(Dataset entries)
◆ ◆ ◆ ◆
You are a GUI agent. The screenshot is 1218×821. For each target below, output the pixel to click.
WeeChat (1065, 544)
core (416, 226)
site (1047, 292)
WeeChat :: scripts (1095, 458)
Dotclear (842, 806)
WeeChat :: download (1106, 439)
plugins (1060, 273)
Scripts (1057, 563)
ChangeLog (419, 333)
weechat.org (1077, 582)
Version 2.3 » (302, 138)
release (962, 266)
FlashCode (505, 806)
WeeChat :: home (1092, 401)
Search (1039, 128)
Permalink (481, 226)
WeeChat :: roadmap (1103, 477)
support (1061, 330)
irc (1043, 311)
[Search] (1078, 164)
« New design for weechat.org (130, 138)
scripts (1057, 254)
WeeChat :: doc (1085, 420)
◆ ◆ ◆ ◆
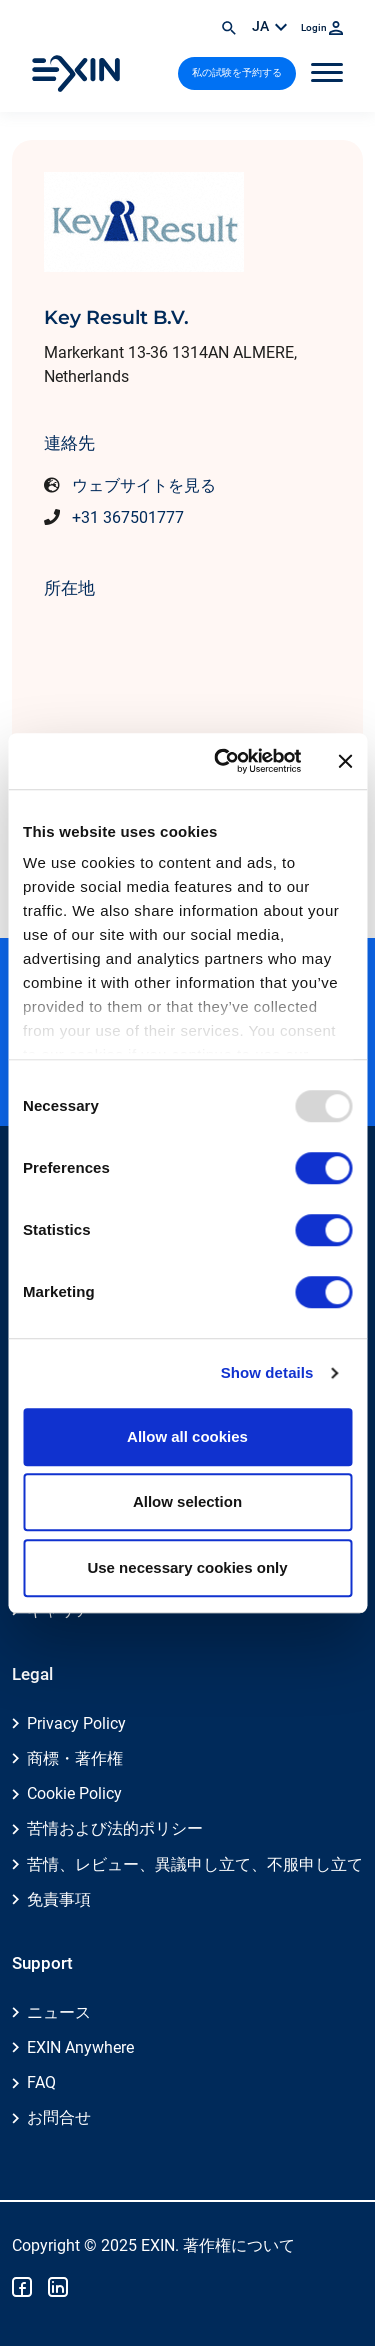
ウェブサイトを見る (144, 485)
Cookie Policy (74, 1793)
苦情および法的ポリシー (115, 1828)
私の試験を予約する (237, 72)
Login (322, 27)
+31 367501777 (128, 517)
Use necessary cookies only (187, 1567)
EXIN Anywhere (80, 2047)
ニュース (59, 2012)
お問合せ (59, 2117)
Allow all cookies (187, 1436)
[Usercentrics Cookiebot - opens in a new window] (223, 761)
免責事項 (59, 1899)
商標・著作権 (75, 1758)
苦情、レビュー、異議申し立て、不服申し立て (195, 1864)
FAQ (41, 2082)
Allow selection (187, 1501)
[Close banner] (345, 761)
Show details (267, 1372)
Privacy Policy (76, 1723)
◆ ◆ ◆ ◆
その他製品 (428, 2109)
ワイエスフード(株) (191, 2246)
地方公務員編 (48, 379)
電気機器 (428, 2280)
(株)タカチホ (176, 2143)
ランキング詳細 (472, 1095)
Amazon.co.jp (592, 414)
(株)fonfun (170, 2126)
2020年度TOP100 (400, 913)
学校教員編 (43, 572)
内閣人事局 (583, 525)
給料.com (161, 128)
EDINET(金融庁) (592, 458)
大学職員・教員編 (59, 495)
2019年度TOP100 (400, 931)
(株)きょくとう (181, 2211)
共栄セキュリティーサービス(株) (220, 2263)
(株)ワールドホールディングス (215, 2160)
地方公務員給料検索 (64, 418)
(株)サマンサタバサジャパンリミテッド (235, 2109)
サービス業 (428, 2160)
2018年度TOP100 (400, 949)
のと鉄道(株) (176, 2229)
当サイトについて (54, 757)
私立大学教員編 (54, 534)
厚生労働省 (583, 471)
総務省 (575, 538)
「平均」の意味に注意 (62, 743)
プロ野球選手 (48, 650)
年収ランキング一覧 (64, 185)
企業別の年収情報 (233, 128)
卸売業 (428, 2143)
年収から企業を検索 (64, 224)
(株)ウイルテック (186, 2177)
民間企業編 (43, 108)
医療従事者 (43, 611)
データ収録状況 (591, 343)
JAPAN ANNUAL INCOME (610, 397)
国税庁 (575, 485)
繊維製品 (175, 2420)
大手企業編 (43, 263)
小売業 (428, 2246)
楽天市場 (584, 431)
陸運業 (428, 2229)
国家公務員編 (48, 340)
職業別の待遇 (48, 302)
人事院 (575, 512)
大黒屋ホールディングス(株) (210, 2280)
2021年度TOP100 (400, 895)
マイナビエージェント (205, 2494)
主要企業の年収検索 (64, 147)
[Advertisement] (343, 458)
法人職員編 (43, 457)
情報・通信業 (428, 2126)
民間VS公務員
◆ ◆ ◆ ◆
Your assignment - Your task is to retype the entries verbatim, starting with the line that holds "Use necessary cookies only (187, 1567)" and stopping after the line that holds "Privacy Policy (76, 1723)".

Output of the task -
Use necessary cookies only (187, 1567)
EXIN Anywhere (80, 2047)
ニュース (59, 2012)
お問合せ (59, 2117)
Allow all cookies (187, 1436)
[Usercentrics Cookiebot - opens in a new window] (223, 761)
免責事項 (59, 1899)
商標・著作権 (75, 1758)
苦情、レビュー、異議申し立て、不服申し立て (195, 1864)
FAQ (41, 2082)
Allow selection (187, 1501)
[Close banner] (345, 761)
Show details (267, 1372)
Privacy Policy (76, 1723)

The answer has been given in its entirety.